Australia is proving to be a fertile ground for horror filmmakers in recent years – and particularly for women working in the genre. Jennifer Kent’s The Babadook is already a bona fide modern classic of horror and Natalie Erika James’s Relic – released last year – seems to be on a similar trajectory. It’s Australia’s female horror talent which gets to step into the spotlight for the anthology Dark Whispers, Vol. 1, but sadly it’s an incoherent hodgepodge with too few bright spots to ever make a real impact.
The framing narrative holding everything in place is a rather slight affair, focusing on Clara (Andrea Demetriades) as she discovers a strange book of chilling tales while packing up her belongings to move house. Naturally, something forces her to flick through the pages and the audience is subsequently treated to a varied bunch of short, sharp horror tales, encapsulating everything from a man who kidnaps a mermaid to a simple home invasion tale which ultimately turns out to be anything but clear-cut.
It’s obvious and cliché to point out that anthology movies are inherently a mixed bag, and this one naturally has its share of hits and misses. Sadly, though, there are more of the latter than the former, with an alarming number of tales lacking the final punch which allows a well-made horror short to lodge itself in the memory. Often, just as a story appears to be reaching its apex, the screen cuts to black and we’re back with Demetriades, tears rolling down her face as she reads.
Admirably, Dark Whispers aims to draw something of a thematic through-line between its shorts. They’re a disparate bunch, plucked from various festivals and submissions rather than being specially commissioned for the collection. However, the ideas of grief and the unique traumas foisted upon women run through many of the stories, which highlight female suffering from an intimate perspective. Perhaps the pick of the anthology is Katrina Irawati Graham’s White Song – an Indonesian ghost story about the nuance of dealing with loss, told from the point of view of an apparently sympathetic ghost.
A more conventional shock comes in Kaitlin Tinker’s The Man Who Caught a Mermaid. Featuring a terrific performance from Roy Barker as a man losing his grip on reality and determined to ensnare one of the mermaids with which he is obsessed. When he finally achieves his goal, the creature – played by Bilby Conway under some very impressive make-up and costuming – has far more to her than first meets the eye. Alongside the bleakly powerful final segment The Intruder, it’s a highlight of an anthology that’s often a slightly bumpy watch.

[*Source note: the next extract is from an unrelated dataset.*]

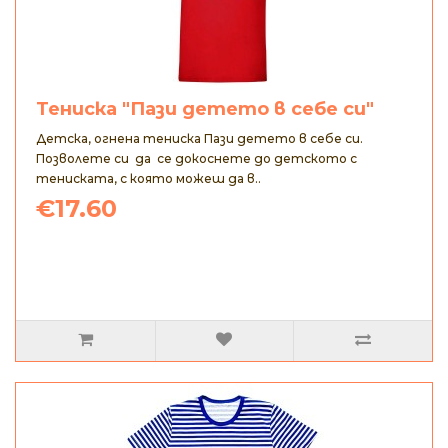
Тениска "Пази детето в себе си"
Детска, огнена тениска Пази детето в себе си.
Позволете си да се докоснете до детското с
тениската, с която можеш да в..
€17.60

Certainly there are pretty glaring weak spots. Britain-set chiller The Ride sets up an intriguing idea, only to swerve down a dead alley, while the likes of Watch Me are simply too opaque to ever work. There’s a nugget of something brilliant in just about every story, but many of them just fizzle out before they are able to reach boiling point. Indigenous tale Storytime is particularly saddening in its squandered potential after an effective, unsettling start.

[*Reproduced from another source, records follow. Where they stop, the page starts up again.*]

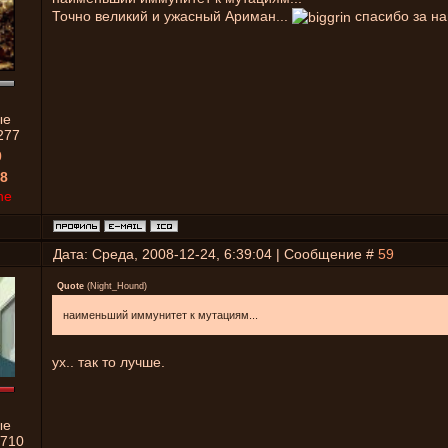
Точно великий и ужасный Ариман...
спасибо за на
ые
277
0
8
ne
Дата: Среда, 2008-12-24, 6:39:04 | Сообщение #
59
Quote
(
Night_Hound
)
наименьший иммунитет к мутациям...
ух.. так то лучше.
ые
710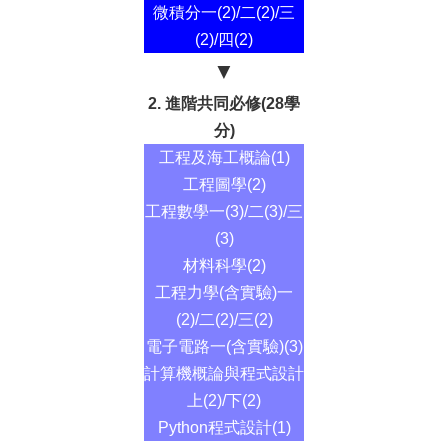
系
微積分一(2)/二(2)/三
所
(2)/四(2)
簡
介
▼
系
2. 進階共同必修(28學
所
分)
成
工程及海工概論(1)
員
工程圖學(2)
課
工程數學一(3)/二(3)/三
程
(3)
資
訊
材料科學(2)
工程力學(含實驗)一
招
(2)/二(2)/三(2)
生
專
電子電路一(含實驗)(3)
區
計算機概論與程式設計
上(2)/下(2)
實
驗
Python程式設計(1)
室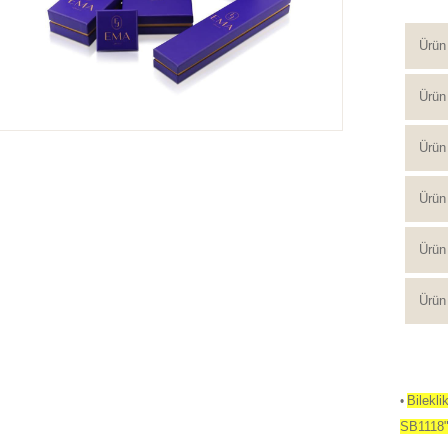
Ürün
Ürün 
Ürün 
Ürün
Ürün 
Ürün 
Bilekl
•
SB1118"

A certain amount of variable quality is always an expected part of an anthology movie. Dark Whispers, Vol. 1, however, has more disappointment than delight in its selection of spooky stories. It’s laudable in its commitment to spotlighting women, including from diverse ethnic backgrounds, but the shorts themselves often fall shy of the potential they so expertly build. With that said, there are plenty of creative sparks on show which will hopefully build into more exciting work down the line.